■ **Assignment**
With pictures left out, extract every line between the start of the records below and the line holding "overinvestment paradox, and the", inclusive.

(Records from a data collection)
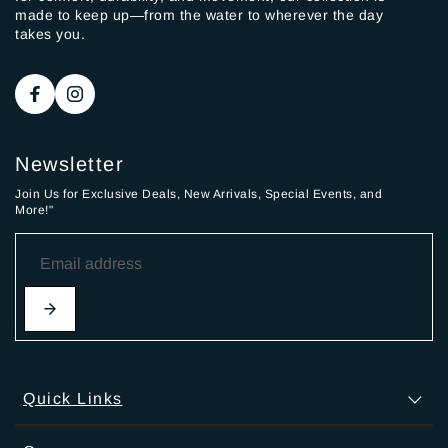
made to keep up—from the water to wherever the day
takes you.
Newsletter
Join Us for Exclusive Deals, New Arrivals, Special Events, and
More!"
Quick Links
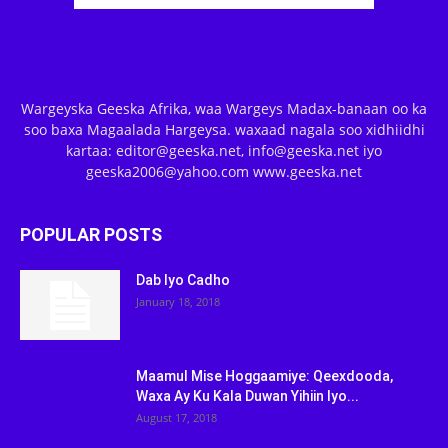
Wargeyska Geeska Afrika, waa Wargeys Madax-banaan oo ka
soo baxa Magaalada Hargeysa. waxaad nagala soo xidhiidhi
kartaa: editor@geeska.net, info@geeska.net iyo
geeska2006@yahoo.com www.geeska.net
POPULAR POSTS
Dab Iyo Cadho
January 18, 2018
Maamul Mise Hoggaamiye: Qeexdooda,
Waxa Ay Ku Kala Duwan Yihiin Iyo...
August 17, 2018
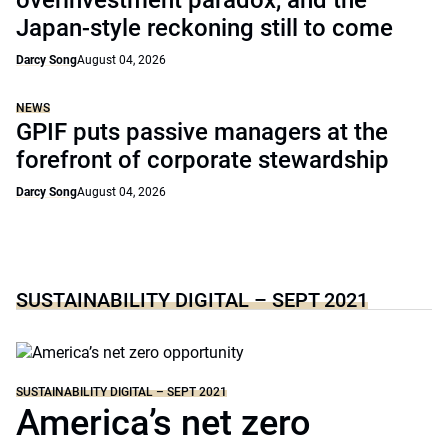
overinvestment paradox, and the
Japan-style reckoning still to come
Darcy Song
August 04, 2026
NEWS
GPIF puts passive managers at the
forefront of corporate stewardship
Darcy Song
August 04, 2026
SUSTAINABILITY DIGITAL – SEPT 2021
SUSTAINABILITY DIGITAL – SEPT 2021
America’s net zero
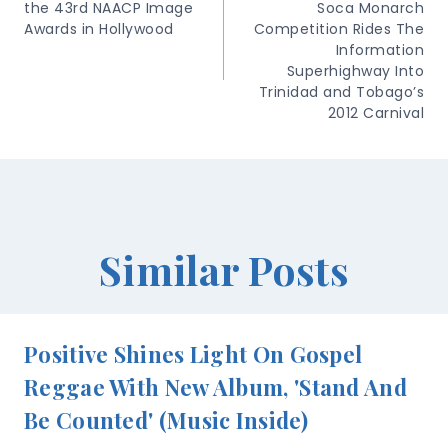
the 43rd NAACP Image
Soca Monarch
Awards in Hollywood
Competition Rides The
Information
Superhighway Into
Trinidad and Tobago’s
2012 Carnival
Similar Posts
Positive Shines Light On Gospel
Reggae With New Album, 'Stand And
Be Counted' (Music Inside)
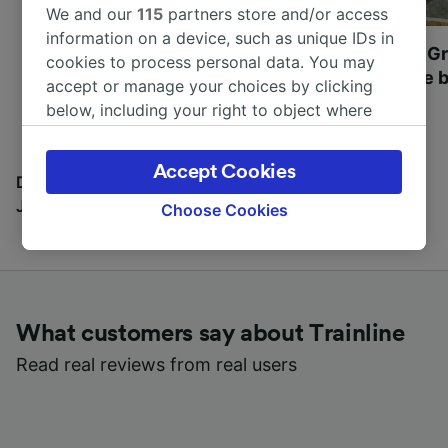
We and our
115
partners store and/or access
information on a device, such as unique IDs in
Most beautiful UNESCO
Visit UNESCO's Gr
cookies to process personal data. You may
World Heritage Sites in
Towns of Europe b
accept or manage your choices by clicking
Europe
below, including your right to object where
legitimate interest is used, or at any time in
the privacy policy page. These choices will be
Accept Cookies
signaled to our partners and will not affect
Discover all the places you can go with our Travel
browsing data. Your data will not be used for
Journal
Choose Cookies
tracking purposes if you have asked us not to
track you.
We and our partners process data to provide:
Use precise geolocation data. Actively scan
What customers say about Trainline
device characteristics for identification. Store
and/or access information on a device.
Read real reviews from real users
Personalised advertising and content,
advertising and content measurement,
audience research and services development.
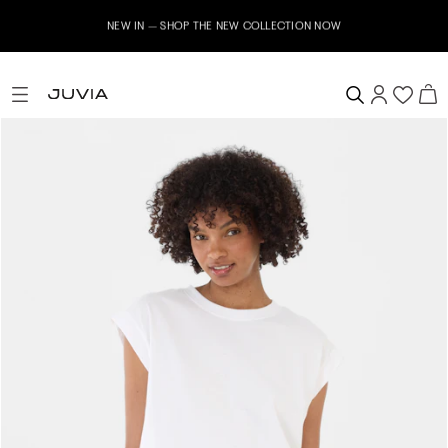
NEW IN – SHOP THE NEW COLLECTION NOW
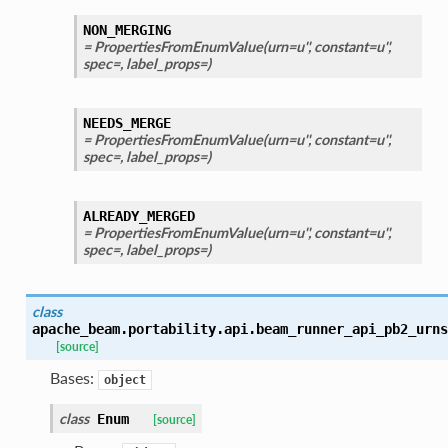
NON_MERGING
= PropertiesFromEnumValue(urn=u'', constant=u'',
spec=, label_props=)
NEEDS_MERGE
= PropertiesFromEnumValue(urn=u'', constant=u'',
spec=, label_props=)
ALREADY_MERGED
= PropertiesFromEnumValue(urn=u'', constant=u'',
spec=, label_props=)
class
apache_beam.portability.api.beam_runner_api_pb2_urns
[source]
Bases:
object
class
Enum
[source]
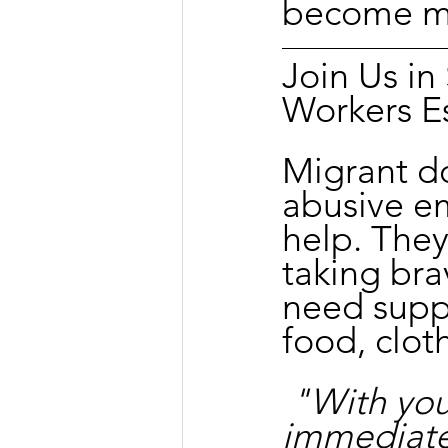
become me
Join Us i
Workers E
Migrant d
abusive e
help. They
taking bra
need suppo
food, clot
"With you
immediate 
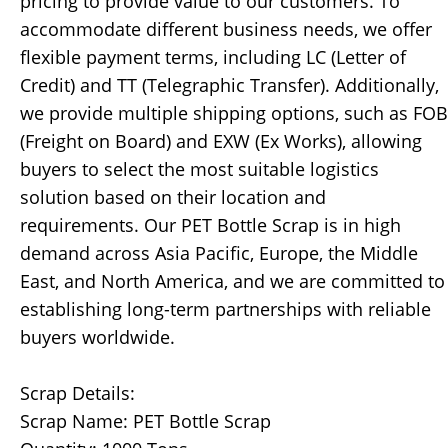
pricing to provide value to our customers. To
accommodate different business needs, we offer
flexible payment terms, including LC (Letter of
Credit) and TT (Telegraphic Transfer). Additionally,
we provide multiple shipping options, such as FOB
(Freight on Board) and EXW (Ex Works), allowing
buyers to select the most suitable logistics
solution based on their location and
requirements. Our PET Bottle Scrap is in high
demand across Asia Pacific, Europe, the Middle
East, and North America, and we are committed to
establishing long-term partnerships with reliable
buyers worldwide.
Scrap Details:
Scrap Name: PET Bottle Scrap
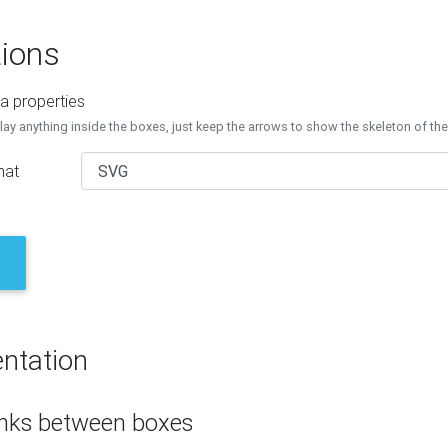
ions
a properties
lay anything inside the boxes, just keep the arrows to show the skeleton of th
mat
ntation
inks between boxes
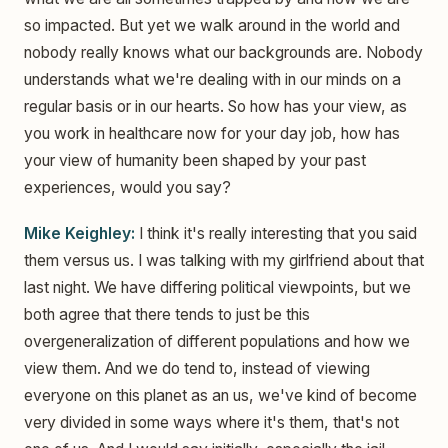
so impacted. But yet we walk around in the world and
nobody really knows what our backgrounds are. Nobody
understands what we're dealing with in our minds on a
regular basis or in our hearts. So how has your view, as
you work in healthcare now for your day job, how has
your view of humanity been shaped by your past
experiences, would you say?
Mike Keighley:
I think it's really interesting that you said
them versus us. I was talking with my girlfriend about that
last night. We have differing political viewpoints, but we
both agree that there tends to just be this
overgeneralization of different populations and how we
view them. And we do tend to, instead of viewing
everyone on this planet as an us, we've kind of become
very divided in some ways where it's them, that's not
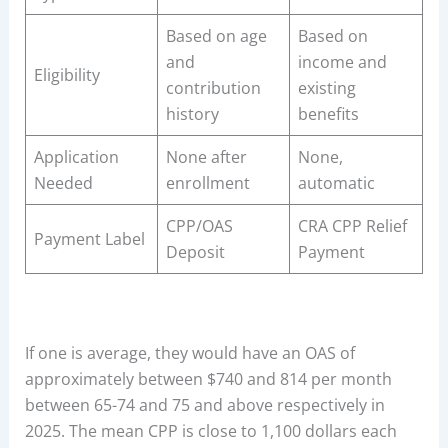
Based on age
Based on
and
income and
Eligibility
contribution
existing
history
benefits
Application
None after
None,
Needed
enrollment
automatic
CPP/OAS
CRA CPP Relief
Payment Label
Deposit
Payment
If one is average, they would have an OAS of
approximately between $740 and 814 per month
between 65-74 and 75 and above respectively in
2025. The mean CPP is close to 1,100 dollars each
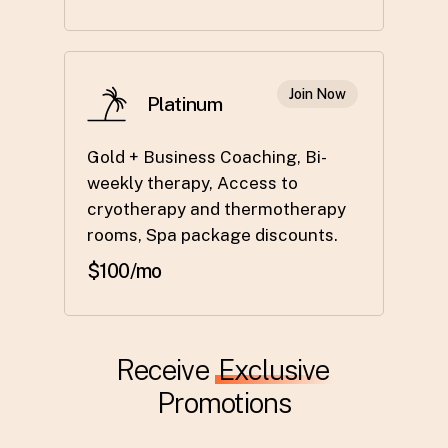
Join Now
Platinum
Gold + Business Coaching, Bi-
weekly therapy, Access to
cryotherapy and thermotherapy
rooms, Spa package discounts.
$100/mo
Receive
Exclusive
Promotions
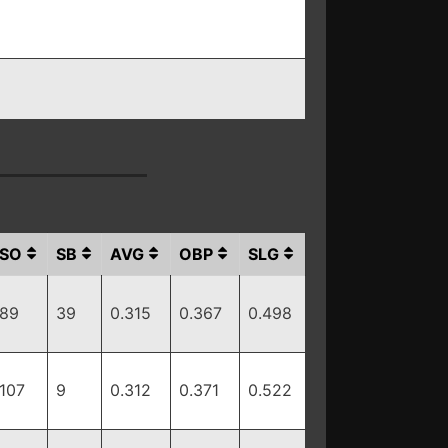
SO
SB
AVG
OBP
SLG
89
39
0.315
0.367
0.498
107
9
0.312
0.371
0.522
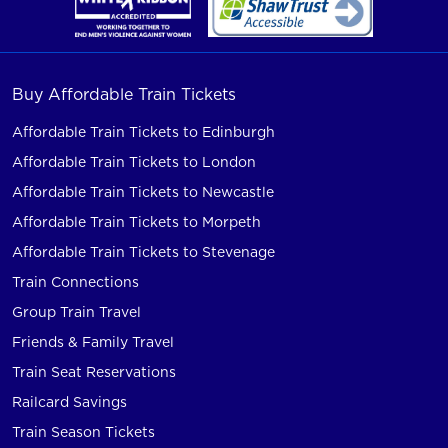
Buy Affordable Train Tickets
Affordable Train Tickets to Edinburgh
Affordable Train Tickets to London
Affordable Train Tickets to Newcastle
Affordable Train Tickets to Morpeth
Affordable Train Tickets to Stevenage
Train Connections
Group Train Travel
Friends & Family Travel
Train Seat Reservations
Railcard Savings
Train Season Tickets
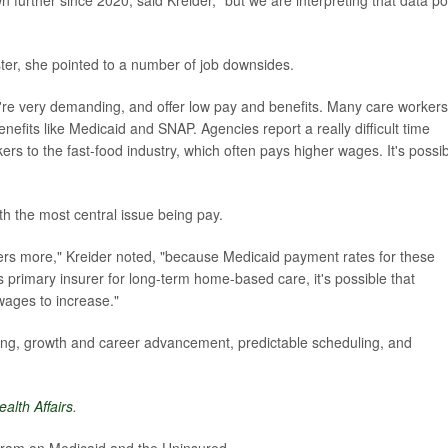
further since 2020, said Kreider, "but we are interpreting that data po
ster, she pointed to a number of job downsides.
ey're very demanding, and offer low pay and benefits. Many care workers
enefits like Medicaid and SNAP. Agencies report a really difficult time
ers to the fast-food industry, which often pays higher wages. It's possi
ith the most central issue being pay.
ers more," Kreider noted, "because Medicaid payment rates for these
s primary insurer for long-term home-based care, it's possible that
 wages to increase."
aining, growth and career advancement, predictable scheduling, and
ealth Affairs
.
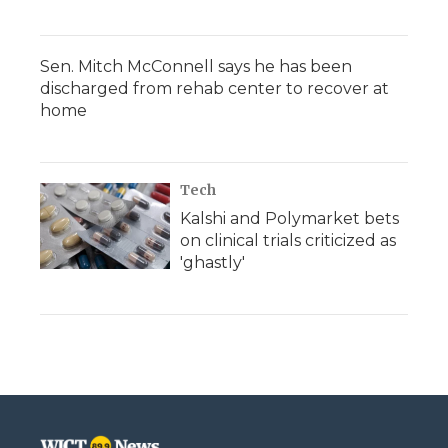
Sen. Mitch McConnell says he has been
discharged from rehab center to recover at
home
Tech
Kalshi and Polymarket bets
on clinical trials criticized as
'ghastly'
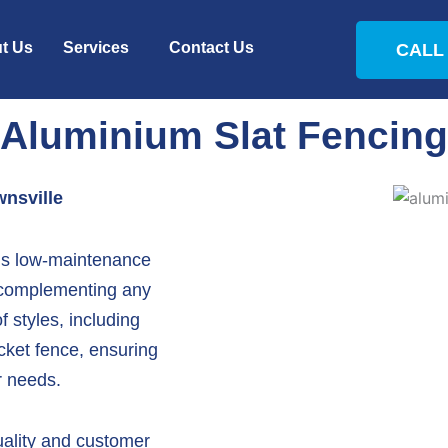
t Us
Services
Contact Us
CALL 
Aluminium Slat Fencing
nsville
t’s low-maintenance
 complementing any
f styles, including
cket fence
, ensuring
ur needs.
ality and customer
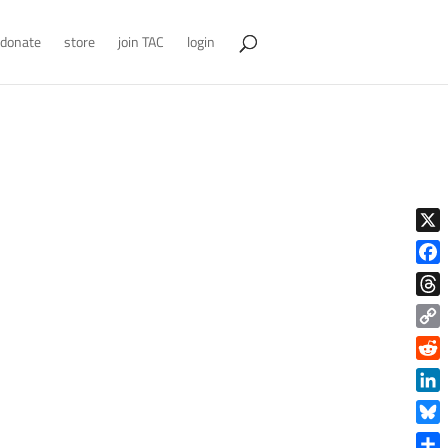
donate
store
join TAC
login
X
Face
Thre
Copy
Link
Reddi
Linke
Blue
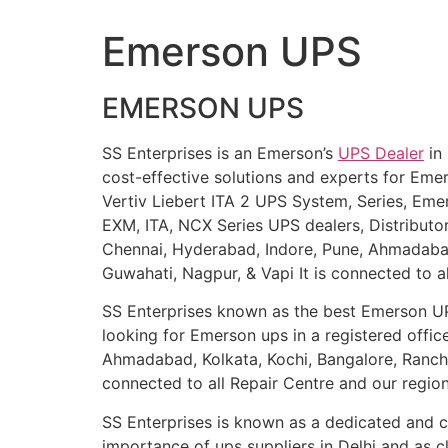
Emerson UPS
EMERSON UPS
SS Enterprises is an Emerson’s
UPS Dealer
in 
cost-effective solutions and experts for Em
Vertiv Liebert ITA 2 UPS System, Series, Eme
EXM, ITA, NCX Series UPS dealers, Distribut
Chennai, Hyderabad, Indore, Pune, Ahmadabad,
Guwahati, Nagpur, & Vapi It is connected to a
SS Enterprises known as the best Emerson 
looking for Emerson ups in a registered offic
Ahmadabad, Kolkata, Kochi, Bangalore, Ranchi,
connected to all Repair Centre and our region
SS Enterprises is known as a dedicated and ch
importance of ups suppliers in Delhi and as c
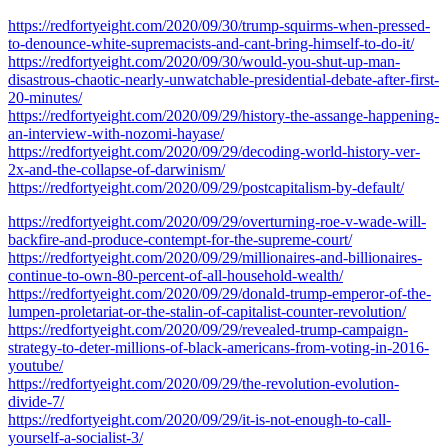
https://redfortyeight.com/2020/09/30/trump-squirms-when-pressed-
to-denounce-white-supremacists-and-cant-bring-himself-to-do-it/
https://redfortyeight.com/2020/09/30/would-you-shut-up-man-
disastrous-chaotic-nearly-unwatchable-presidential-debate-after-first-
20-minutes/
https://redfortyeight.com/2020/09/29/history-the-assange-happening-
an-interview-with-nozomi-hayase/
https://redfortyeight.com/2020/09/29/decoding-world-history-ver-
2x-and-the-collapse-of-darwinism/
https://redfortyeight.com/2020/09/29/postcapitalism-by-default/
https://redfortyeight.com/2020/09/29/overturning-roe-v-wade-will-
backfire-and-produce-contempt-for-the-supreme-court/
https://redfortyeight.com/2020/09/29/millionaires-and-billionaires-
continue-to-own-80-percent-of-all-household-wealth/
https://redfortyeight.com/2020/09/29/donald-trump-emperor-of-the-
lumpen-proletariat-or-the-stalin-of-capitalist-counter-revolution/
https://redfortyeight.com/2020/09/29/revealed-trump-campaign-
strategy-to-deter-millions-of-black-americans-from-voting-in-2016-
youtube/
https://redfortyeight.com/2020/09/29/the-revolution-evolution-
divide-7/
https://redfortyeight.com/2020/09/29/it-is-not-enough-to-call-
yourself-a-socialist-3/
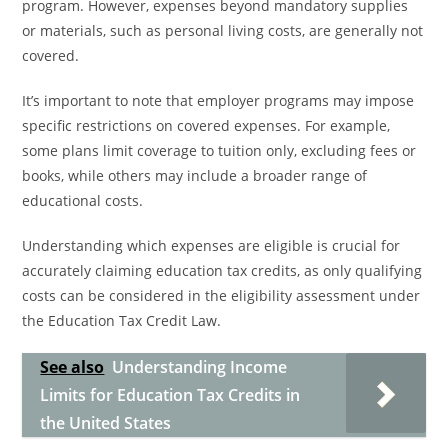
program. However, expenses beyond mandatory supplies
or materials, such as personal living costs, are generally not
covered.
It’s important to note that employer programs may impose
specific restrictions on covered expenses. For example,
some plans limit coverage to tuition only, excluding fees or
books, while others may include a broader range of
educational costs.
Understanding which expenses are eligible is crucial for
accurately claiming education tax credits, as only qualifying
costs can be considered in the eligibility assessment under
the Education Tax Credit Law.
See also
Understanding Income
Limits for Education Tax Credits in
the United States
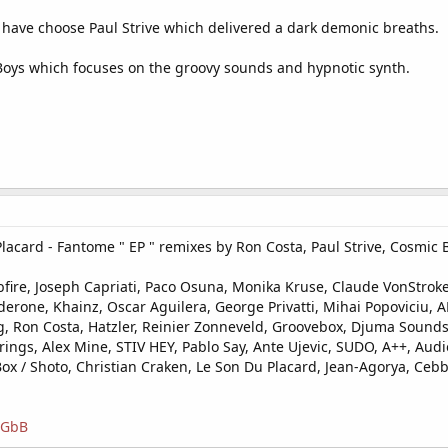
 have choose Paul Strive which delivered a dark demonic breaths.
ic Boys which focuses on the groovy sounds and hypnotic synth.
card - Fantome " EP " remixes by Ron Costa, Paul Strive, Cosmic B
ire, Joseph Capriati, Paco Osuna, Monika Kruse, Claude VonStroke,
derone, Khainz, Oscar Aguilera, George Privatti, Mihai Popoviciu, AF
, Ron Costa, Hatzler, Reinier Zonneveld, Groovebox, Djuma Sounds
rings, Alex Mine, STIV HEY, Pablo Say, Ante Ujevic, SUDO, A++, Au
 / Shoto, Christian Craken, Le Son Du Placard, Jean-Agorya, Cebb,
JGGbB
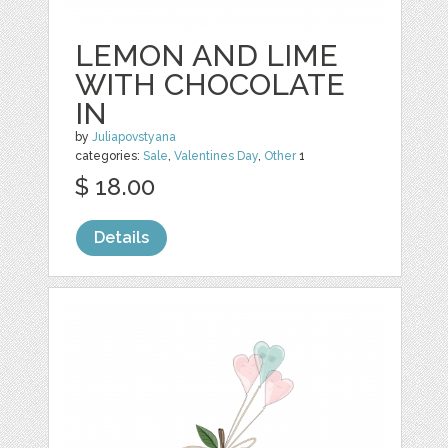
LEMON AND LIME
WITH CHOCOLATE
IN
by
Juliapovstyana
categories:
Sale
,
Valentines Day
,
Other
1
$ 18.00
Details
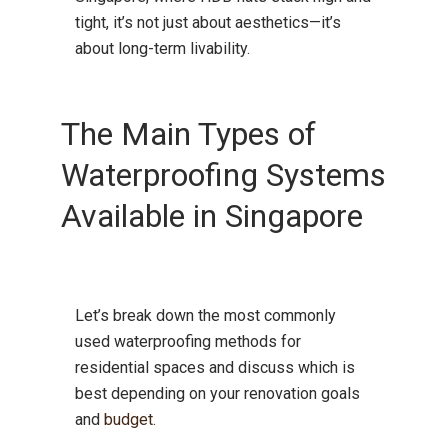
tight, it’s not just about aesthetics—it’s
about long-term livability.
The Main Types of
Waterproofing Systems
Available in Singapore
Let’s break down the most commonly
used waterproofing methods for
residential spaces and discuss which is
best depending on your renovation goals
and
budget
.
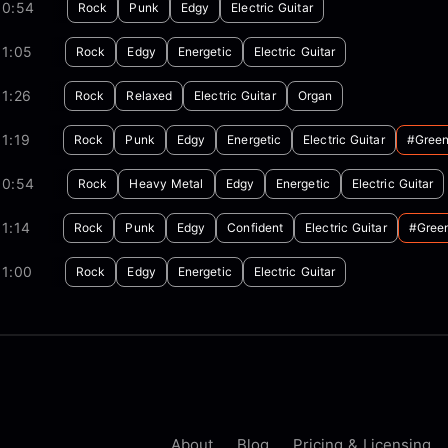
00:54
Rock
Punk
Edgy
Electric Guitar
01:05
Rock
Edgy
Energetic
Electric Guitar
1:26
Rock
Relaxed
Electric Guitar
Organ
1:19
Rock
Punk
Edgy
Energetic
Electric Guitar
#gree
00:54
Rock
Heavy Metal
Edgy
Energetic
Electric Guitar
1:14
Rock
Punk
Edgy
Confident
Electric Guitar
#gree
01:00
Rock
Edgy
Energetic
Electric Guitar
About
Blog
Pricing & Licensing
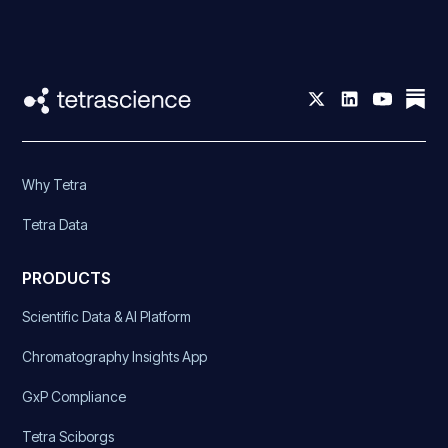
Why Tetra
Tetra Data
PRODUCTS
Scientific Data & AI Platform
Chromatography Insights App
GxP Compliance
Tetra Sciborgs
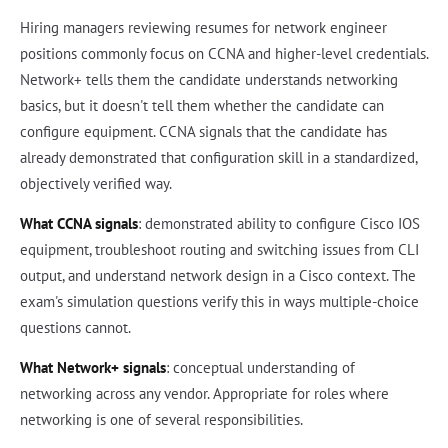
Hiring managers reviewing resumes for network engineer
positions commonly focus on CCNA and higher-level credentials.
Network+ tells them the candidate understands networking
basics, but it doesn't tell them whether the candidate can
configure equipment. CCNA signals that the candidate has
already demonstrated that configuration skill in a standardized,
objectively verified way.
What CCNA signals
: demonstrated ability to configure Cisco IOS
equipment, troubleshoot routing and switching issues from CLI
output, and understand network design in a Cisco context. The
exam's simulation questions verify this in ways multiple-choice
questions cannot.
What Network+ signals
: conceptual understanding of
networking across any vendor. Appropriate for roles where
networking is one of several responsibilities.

■ **Written response**
made to keep up—from the water to wherever the day
takes you.
Newsletter
Join Us for Exclusive Deals, New Arrivals, Special Events, and
More!"
Quick Links
Wargeyska Geeska Afrika, waa Wargeys Madax-banaan oo ka
soo baxa Magaalada Hargeysa. waxaad nagala soo xidhiidhi
kartaa: editor@geeska.net, info@geeska.net iyo
geeska2006@yahoo.com www.geeska.net
POPULAR POSTS
Dab Iyo Cadho
January 18, 2018
Maamul Mise Hoggaamiye: Qeexdooda,
Waxa Ay Ku Kala Duwan Yihiin Iyo...
August 17, 2018
overinvestment paradox, and the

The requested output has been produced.